**Records to process**:
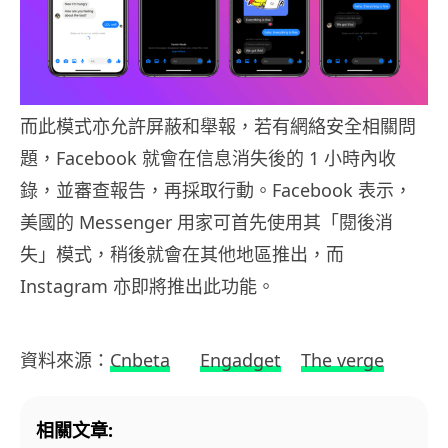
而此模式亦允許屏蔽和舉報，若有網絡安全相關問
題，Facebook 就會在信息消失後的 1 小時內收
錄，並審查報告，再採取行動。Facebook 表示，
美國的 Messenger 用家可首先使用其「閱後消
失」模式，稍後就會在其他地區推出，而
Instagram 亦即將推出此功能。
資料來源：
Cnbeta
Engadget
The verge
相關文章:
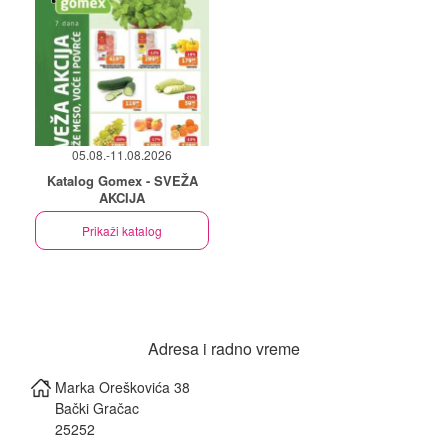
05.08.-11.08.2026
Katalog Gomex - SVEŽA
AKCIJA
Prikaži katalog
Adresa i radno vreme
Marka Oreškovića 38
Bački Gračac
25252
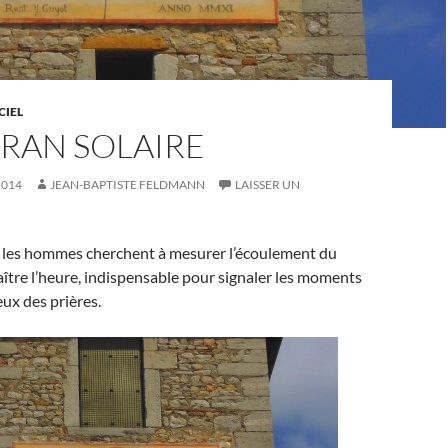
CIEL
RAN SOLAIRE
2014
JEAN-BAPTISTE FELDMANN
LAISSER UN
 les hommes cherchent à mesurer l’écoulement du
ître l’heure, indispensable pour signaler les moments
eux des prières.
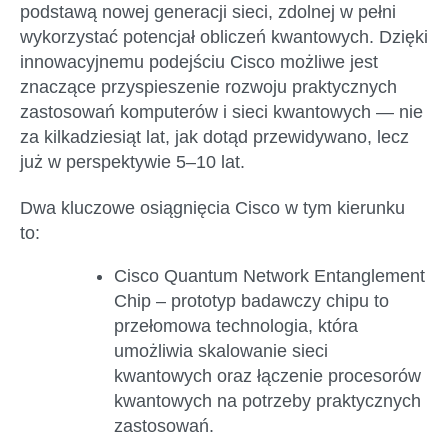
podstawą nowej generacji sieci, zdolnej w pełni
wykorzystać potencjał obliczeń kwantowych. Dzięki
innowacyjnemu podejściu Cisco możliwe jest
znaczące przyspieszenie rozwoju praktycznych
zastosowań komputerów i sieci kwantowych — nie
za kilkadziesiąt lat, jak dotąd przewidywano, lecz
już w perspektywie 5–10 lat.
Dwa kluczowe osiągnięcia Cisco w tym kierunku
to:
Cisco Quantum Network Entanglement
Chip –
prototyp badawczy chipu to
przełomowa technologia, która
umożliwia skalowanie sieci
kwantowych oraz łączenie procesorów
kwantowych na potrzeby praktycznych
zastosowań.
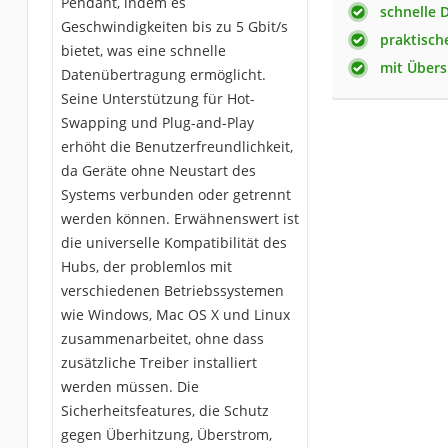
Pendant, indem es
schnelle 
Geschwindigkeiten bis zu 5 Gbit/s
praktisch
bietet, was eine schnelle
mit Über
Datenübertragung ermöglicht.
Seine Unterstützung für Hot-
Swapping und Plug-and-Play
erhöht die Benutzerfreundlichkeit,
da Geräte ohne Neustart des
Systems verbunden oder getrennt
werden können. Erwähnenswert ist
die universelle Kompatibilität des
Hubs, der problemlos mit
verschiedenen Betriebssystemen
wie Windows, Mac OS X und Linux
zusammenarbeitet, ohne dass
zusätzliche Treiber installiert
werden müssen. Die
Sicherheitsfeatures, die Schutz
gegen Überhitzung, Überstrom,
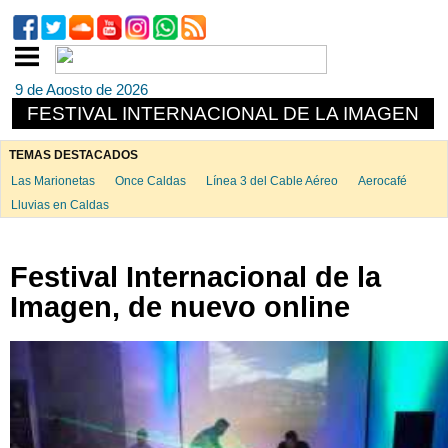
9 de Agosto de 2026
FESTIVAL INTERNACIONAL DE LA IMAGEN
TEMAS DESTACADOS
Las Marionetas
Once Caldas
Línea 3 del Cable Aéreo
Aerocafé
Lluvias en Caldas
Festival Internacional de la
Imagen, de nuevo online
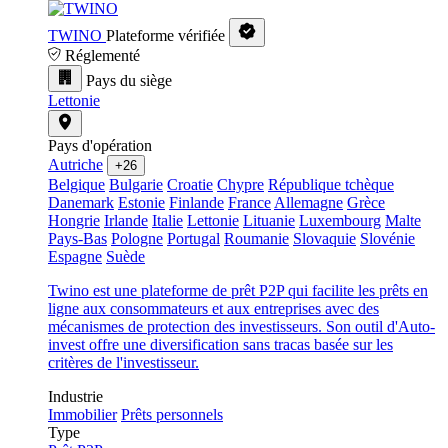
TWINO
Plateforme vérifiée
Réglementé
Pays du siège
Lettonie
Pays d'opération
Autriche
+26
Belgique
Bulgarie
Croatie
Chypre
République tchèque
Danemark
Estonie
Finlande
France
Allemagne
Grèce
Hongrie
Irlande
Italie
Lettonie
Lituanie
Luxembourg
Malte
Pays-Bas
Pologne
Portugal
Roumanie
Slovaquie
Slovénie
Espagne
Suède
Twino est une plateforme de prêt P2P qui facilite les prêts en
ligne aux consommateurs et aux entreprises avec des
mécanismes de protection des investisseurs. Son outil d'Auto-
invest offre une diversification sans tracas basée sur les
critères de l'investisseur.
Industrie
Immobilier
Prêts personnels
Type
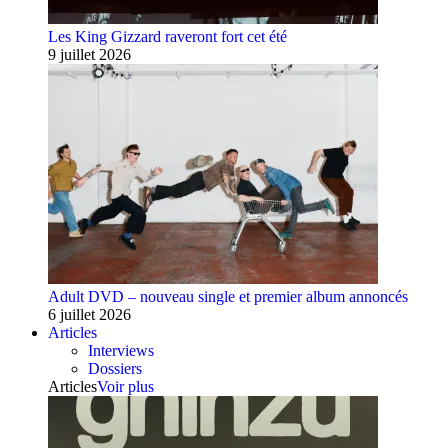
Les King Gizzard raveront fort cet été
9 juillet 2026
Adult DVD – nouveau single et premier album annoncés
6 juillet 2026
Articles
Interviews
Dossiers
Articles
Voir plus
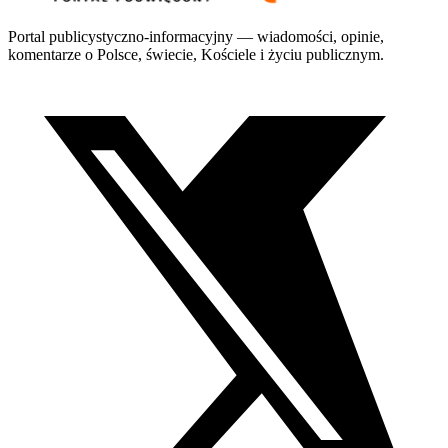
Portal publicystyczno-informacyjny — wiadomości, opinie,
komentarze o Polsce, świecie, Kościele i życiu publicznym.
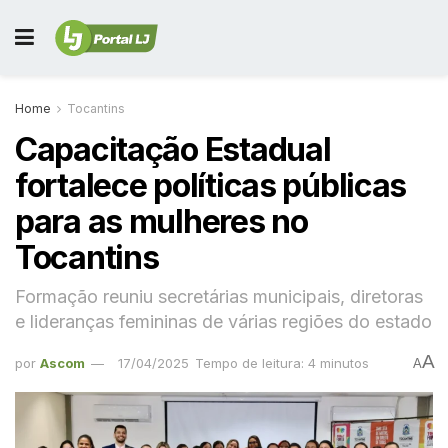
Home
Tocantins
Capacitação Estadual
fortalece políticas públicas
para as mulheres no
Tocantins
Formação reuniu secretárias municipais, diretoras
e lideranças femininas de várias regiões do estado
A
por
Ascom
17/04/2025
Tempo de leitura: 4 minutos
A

**Try it**: Your copy must hold every record above in its exact wording and must hold no pictures.

**Exercise response**:
而此模式亦允許屏蔽和舉報，若有網絡安全相關問
題，Facebook 就會在信息消失後的 1 小時內收
錄，並審查報告，再採取行動。Facebook 表示，
美國的 Messenger 用家可首先使用其「閱後消
失」模式，稍後就會在其他地區推出，而
Instagram 亦即將推出此功能。
資料來源：
Cnbeta
Engadget
The verge
相關文章:
05.08.-11.08.2026
Katalog Gomex - SVEŽA
AKCIJA
Prikaži katalog
Adresa i radno vreme
Marka Oreškovića 38
Bački Gračac
25252
CIEL
RAN SOLAIRE
2014
JEAN-BAPTISTE FELDMANN
LAISSER UN
 les hommes cherchent à mesurer l’écoulement du
ître l’heure, indispensable pour signaler les moments
eux des prières.
podstawą nowej generacji sieci, zdolnej w pełni
wykorzystać potencjał obliczeń kwantowych. Dzięki
innowacyjnemu podejściu Cisco możliwe jest
znaczące przyspieszenie rozwoju praktycznych
zastosowań komputerów i sieci kwantowych — nie
za kilkadziesiąt lat, jak dotąd przewidywano, lecz
już w perspektywie 5–10 lat.
Dwa kluczowe osiągnięcia Cisco w tym kierunku
to:
Cisco Quantum Network Entanglement
Chip –
prototyp badawczy chipu to
przełomowa technologia, która
umożliwia skalowanie sieci
kwantowych oraz łączenie procesorów
kwantowych na potrzeby praktycznych
zastosowań.
Pendant, indem es
schnelle 
Geschwindigkeiten bis zu 5 Gbit/s
praktisch
bietet, was eine schnelle
mit Über
Datenübertragung ermöglicht.
Seine Unterstützung für Hot-
Swapping und Plug-and-Play
erhöht die Benutzerfreundlichkeit,
da Geräte ohne Neustart des
Systems verbunden oder getrennt
werden können. Erwähnenswert ist
die universelle Kompatibilität des
Hubs, der problemlos mit
verschiedenen Betriebssystemen
wie Windows, Mac OS X und Linux
zusammenarbeitet, ohne dass
zusätzliche Treiber installiert
werden müssen. Die
Sicherheitsfeatures, die Schutz
gegen Überhitzung, Überstrom,
9 de Agosto de 2026
FESTIVAL INTERNACIONAL DE LA IMAGEN
TEMAS DESTACADOS
Las Marionetas
Once Caldas
Línea 3 del Cable Aéreo
Aerocafé
Lluvias en Caldas
Festival Internacional de la
Imagen, de nuevo online
TWINO
Plateforme vérifiée
Réglementé
Pays du siège
Lettonie
Pays d'opération
Autriche
+26
Belgique
Bulgarie
Croatie
Chypre
République tchèque
Danemark
Estonie
Finlande
France
Allemagne
Grèce
Hongrie
Irlande
Italie
Lettonie
Lituanie
Luxembourg
Malte
Pays-Bas
Pologne
Portugal
Roumanie
Slovaquie
Slovénie
Espagne
Suède
Twino est une plateforme de prêt P2P qui facilite les prêts en
ligne aux consommateurs et aux entreprises avec des
mécanismes de protection des investisseurs. Son outil d'Auto-
invest offre une diversification sans tracas basée sur les
critères de l'investisseur.
Industrie
Immobilier
Prêts personnels
Type
Les King Gizzard raveront fort cet été
9 juillet 2026
Adult DVD – nouveau single et premier album annoncés
6 juillet 2026
Articles
Interviews
Dossiers
Articles
Voir plus
Portal publicystyczno-informacyjny — wiadomości, opinie,
komentarze o Polsce, świecie, Kościele i życiu publicznym.
Home
Tocantins
Capacitação Estadual
fortalece políticas públicas
para as mulheres no
Tocantins
Formação reuniu secretárias municipais, diretoras
e lideranças femininas de várias regiões do estado
A
por
Ascom
17/04/2025
Tempo de leitura: 4 minutos
A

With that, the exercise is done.